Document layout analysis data
*** Block opens ***

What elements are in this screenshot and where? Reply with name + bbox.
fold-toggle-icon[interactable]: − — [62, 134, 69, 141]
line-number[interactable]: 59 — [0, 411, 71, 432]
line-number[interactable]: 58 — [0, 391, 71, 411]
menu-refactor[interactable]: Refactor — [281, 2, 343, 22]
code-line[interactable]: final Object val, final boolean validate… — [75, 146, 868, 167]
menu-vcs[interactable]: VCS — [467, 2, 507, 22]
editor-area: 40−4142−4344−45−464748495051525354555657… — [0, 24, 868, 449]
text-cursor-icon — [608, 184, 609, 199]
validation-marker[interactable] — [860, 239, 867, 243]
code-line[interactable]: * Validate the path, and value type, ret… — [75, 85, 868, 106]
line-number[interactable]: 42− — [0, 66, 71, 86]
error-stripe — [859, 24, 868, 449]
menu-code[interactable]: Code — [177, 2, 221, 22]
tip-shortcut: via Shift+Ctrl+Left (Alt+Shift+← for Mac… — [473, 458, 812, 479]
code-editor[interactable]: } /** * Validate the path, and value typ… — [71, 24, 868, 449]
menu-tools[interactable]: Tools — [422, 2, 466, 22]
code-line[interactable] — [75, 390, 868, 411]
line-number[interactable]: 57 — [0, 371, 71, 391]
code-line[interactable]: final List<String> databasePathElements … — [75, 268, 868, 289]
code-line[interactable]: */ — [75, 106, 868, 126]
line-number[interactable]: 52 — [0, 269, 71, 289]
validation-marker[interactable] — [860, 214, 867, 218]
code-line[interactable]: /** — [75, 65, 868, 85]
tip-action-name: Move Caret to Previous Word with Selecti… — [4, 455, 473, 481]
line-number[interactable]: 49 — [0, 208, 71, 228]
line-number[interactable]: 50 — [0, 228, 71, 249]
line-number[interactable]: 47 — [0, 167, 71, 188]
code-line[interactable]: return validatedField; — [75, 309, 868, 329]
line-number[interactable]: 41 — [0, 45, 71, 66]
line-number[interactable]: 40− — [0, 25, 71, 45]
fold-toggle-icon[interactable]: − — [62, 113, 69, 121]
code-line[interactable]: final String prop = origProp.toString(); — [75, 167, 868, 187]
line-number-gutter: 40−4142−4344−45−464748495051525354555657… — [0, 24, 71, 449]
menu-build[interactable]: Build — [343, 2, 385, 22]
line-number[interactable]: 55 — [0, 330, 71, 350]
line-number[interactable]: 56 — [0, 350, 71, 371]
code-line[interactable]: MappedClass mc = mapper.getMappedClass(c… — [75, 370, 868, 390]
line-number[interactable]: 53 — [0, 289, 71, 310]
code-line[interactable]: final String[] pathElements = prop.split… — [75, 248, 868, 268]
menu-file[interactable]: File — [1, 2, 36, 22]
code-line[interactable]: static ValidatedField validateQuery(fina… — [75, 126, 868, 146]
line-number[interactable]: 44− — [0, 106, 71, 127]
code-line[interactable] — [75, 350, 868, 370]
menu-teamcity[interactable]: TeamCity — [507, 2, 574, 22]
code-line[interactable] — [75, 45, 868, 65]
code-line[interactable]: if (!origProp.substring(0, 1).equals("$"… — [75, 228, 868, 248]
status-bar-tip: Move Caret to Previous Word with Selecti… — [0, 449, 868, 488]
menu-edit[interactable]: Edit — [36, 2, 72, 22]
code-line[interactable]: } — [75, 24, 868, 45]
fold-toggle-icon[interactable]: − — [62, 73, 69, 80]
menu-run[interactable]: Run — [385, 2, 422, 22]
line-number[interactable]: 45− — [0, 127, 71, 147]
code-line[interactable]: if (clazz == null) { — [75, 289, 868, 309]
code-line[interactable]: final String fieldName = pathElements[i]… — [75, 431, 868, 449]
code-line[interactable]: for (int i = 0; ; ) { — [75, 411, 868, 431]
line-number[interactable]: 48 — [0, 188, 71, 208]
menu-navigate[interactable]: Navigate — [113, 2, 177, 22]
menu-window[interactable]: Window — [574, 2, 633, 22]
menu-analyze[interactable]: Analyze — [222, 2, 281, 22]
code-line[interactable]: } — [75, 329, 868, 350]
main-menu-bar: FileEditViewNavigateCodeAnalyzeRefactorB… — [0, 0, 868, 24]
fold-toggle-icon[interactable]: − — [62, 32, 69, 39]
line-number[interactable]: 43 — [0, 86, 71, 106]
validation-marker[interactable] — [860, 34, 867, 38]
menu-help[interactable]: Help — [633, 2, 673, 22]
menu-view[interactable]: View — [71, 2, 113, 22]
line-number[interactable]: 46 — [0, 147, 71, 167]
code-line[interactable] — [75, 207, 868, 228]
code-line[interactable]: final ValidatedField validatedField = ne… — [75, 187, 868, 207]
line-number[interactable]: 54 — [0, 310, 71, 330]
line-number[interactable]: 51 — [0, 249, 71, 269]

*** Block closes ***

Problem to work on
All the lines above need to be retyped exactly, with nothing left out.

Written answer
What elements are in this screenshot and where? Reply with name + bbox.
fold-toggle-icon[interactable]: − — [62, 134, 69, 141]
line-number[interactable]: 59 — [0, 411, 71, 432]
line-number[interactable]: 58 — [0, 391, 71, 411]
menu-refactor[interactable]: Refactor — [281, 2, 343, 22]
code-line[interactable]: final Object val, final boolean validate… — [75, 146, 868, 167]
menu-vcs[interactable]: VCS — [467, 2, 507, 22]
editor-area: 40−4142−4344−45−464748495051525354555657… — [0, 24, 868, 449]
text-cursor-icon — [608, 184, 609, 199]
validation-marker[interactable] — [860, 239, 867, 243]
code-line[interactable]: * Validate the path, and value type, ret… — [75, 85, 868, 106]
line-number[interactable]: 42− — [0, 66, 71, 86]
error-stripe — [859, 24, 868, 449]
menu-code[interactable]: Code — [177, 2, 221, 22]
tip-shortcut: via Shift+Ctrl+Left (Alt+Shift+← for Mac… — [473, 458, 812, 479]
code-editor[interactable]: } /** * Validate the path, and value typ… — [71, 24, 868, 449]
menu-tools[interactable]: Tools — [422, 2, 466, 22]
code-line[interactable] — [75, 390, 868, 411]
line-number[interactable]: 57 — [0, 371, 71, 391]
code-line[interactable]: final List<String> databasePathElements … — [75, 268, 868, 289]
code-line[interactable]: */ — [75, 106, 868, 126]
line-number[interactable]: 52 — [0, 269, 71, 289]
validation-marker[interactable] — [860, 214, 867, 218]
code-line[interactable]: /** — [75, 65, 868, 85]
tip-action-name: Move Caret to Previous Word with Selecti… — [4, 455, 473, 481]
line-number[interactable]: 49 — [0, 208, 71, 228]
line-number[interactable]: 50 — [0, 228, 71, 249]
line-number[interactable]: 47 — [0, 167, 71, 188]
code-line[interactable]: return validatedField; — [75, 309, 868, 329]
line-number[interactable]: 41 — [0, 45, 71, 66]
line-number[interactable]: 40− — [0, 25, 71, 45]
fold-toggle-icon[interactable]: − — [62, 113, 69, 121]
code-line[interactable]: final String prop = origProp.toString(); — [75, 167, 868, 187]
line-number-gutter: 40−4142−4344−45−464748495051525354555657… — [0, 24, 71, 449]
menu-build[interactable]: Build — [343, 2, 385, 22]
line-number[interactable]: 55 — [0, 330, 71, 350]
line-number[interactable]: 56 — [0, 350, 71, 371]
code-line[interactable]: MappedClass mc = mapper.getMappedClass(c… — [75, 370, 868, 390]
line-number[interactable]: 53 — [0, 289, 71, 310]
code-line[interactable]: final String[] pathElements = prop.split… — [75, 248, 868, 268]
menu-file[interactable]: File — [1, 2, 36, 22]
code-line[interactable]: static ValidatedField validateQuery(fina… — [75, 126, 868, 146]
line-number[interactable]: 44− — [0, 106, 71, 127]
code-line[interactable] — [75, 350, 868, 370]
menu-teamcity[interactable]: TeamCity — [507, 2, 574, 22]
code-line[interactable] — [75, 45, 868, 65]
code-line[interactable]: if (!origProp.substring(0, 1).equals("$"… — [75, 228, 868, 248]
status-bar-tip: Move Caret to Previous Word with Selecti… — [0, 449, 868, 488]
menu-edit[interactable]: Edit — [36, 2, 72, 22]
code-line[interactable]: } — [75, 24, 868, 45]
fold-toggle-icon[interactable]: − — [62, 73, 69, 80]
menu-run[interactable]: Run — [385, 2, 422, 22]
line-number[interactable]: 45− — [0, 127, 71, 147]
code-line[interactable]: if (clazz == null) { — [75, 289, 868, 309]
code-line[interactable]: final String fieldName = pathElements[i]… — [75, 431, 868, 449]
code-line[interactable]: for (int i = 0; ; ) { — [75, 411, 868, 431]
line-number[interactable]: 48 — [0, 188, 71, 208]
menu-navigate[interactable]: Navigate — [113, 2, 177, 22]
menu-window[interactable]: Window — [574, 2, 633, 22]
menu-analyze[interactable]: Analyze — [222, 2, 281, 22]
code-line[interactable]: } — [75, 329, 868, 350]
main-menu-bar: FileEditViewNavigateCodeAnalyzeRefactorB… — [0, 0, 868, 24]
fold-toggle-icon[interactable]: − — [62, 32, 69, 39]
line-number[interactable]: 43 — [0, 86, 71, 106]
validation-marker[interactable] — [860, 34, 867, 38]
menu-help[interactable]: Help — [633, 2, 673, 22]
menu-view[interactable]: View — [71, 2, 113, 22]
line-number[interactable]: 46 — [0, 147, 71, 167]
code-line[interactable] — [75, 207, 868, 228]
code-line[interactable]: final ValidatedField validatedField = ne… — [75, 187, 868, 207]
line-number[interactable]: 54 — [0, 310, 71, 330]
line-number[interactable]: 51 — [0, 249, 71, 269]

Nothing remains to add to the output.